For several years now, organizations — across industries — have been shifting away from top-down, command-and-control organizational structures in recognition that employees need to feel more empowered and autonomous in order to increase motivation and engagement.
Hand-in-hand with this trend goes the growth in collaboration initiatives, and the rise of new social and collaborative technologies that support a more open, interactive and fluid org structure. These tools bring people together from across the business in ad hoc teams to solve a particular problem or need, leveraging the different skills and perspectives of the various individuals.
But that's only part of the story.
A Look at the Bigger Picture
Being a collaborative organization is about much more than breaking down the barriers between different parts of your business. You also need to look at the barriers that surround your business.
No business operates in a vacuum, and a host of different external parties are crucial to your success: from the customers who buy your services, to the partners in your supply chain, to the contract staff who fill shortfalls in your skillset. The collaborative culture needs to extend to the way we engage and interact with these parties too — and while this may seem quite obvious, it is a much harder thing to do well than the internal piece of the puzzle.
While it’s partly about transparency and sharing information with customers and partners — about their transactions, about service availability, about product information or your business or product strategy, for example — it's mainly about improving the relationship, about enabling a two-way interaction that is more than skin-deep.
This means involving customers and partners in your decision-making processes, engaging them in improving the products and services you offer, and ensuring you maintain the communications channel throughout, so that they see the impact they’ve made, and feel a part of the change. Not only can this improve customer loyalty, but it helps drive momentum around the change within your organization, too — "this is something that our customers are asking for, we know that they want it, and this will make us more valuable to them."
Learning Opportunities
Creating an Interactive Community
Online community platforms can support this approach. Organizations can engage directly with community members, while also providing a peer support platform. These share many of the features and characteristics of internal social collaboration platforms, but tend to focus more on integration with social media platforms, for example, and often less on the people relationship elements that characterize enterprise social networks.
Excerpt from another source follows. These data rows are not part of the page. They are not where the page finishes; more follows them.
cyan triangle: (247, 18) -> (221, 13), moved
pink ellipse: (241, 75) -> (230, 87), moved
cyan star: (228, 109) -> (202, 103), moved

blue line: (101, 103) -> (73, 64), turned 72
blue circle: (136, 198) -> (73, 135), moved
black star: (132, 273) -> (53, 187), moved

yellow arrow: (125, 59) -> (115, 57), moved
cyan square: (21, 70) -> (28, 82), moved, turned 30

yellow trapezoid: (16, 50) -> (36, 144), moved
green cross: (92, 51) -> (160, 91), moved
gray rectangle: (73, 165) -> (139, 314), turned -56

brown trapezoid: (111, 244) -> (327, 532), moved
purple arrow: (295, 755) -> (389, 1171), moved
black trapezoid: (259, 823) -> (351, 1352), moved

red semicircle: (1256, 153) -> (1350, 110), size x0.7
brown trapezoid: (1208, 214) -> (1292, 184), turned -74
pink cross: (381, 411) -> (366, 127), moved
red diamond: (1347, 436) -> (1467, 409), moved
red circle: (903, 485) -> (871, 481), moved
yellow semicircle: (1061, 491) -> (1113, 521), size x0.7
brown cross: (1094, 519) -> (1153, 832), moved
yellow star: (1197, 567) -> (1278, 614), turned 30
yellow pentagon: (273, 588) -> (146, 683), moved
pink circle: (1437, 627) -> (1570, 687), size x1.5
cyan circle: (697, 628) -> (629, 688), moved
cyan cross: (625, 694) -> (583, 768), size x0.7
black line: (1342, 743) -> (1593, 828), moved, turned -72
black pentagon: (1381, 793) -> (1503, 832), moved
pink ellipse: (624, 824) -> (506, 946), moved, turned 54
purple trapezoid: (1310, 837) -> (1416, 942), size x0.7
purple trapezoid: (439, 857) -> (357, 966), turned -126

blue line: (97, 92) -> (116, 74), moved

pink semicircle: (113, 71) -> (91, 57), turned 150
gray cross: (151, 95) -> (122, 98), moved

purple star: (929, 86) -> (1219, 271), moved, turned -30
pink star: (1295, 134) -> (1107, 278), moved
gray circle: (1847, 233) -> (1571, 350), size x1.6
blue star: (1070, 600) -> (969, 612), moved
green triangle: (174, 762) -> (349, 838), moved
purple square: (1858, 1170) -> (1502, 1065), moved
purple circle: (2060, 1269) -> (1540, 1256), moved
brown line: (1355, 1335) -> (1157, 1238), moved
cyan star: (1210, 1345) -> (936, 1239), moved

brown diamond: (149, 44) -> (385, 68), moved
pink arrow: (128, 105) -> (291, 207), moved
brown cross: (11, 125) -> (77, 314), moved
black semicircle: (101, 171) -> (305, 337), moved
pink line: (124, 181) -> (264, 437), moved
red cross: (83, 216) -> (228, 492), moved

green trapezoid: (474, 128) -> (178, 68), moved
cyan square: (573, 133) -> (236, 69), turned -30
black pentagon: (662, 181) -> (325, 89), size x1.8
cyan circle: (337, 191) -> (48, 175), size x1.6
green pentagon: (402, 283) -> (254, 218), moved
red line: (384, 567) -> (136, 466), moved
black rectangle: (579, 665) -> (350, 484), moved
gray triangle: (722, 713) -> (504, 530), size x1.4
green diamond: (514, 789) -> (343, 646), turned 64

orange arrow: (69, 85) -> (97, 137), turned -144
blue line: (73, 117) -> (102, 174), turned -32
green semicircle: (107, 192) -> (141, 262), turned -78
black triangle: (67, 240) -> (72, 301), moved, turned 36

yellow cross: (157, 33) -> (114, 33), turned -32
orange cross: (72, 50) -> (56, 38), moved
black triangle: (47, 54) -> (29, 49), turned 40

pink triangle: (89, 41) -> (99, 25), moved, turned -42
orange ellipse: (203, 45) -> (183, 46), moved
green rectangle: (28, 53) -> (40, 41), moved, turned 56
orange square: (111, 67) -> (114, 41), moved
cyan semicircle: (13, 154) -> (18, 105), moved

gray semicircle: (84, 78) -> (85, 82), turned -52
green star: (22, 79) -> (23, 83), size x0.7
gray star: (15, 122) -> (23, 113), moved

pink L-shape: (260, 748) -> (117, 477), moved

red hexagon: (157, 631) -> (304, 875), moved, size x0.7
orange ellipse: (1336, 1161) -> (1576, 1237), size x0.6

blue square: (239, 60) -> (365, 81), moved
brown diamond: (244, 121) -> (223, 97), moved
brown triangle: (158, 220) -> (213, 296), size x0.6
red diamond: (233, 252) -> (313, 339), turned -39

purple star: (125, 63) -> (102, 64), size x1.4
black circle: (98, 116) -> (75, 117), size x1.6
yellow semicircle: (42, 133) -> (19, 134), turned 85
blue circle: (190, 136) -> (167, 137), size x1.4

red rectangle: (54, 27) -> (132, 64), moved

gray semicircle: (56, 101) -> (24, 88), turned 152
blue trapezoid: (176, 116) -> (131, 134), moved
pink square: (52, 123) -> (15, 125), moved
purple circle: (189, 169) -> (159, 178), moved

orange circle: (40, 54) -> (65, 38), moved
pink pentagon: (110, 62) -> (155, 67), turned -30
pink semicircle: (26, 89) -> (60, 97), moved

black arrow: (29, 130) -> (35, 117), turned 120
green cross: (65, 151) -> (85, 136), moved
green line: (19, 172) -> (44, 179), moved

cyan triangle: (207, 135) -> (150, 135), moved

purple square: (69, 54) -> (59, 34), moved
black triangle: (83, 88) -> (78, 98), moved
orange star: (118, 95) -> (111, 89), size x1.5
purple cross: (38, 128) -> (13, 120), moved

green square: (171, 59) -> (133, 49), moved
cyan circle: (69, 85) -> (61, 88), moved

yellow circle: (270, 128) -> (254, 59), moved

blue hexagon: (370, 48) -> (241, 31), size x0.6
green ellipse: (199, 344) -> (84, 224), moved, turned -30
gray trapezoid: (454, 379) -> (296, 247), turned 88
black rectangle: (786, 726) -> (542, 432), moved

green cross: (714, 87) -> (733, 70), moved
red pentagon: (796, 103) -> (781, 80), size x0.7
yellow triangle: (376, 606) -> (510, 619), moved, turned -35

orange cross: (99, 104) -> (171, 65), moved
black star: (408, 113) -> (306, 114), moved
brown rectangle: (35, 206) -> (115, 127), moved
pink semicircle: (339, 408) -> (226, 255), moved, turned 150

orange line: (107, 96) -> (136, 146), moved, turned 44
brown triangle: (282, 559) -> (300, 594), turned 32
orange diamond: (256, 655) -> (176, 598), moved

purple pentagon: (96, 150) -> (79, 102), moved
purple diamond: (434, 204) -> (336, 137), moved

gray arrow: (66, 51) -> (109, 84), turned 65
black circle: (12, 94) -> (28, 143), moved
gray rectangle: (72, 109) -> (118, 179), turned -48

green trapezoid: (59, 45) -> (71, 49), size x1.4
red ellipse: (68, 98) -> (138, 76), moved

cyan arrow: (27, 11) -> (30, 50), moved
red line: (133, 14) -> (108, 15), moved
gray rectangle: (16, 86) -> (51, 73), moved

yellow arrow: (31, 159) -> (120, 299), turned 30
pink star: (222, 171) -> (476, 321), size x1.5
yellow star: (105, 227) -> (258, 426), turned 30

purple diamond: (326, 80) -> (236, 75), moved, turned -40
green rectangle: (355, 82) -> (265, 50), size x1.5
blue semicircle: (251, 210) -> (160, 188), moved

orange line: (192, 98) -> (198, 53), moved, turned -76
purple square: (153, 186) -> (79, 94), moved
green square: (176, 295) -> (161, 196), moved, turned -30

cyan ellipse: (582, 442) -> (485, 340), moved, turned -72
In practice, many organizations invest in externally-facing communities before they have fully addressed their internal collaboration challenges, driven by the need to improve their customer engagement levels or reduce their support costs. While I understand the reasoning behind this, the risk of this approach is that it is seen to be just another marketing channel, rather than effecting a wholesale change in the way the organization engages its customers.
It’s not enough to have the marketing team and/or one or two community managers holding the fort on your community: the community needs to be an extension of the overall workings of the business. Employees across the business need to be involved, offering input and engaging with community members in a natural, unforced way.
This can be scary for organizations that have not already embraced collaborative working across their employee base and is unlikely to be successful. A customer or partner community that simply extends your internal collaborative culture to include your customers and partners will come across as sincere and convincing, and this will be reflected back in your community engagement levels.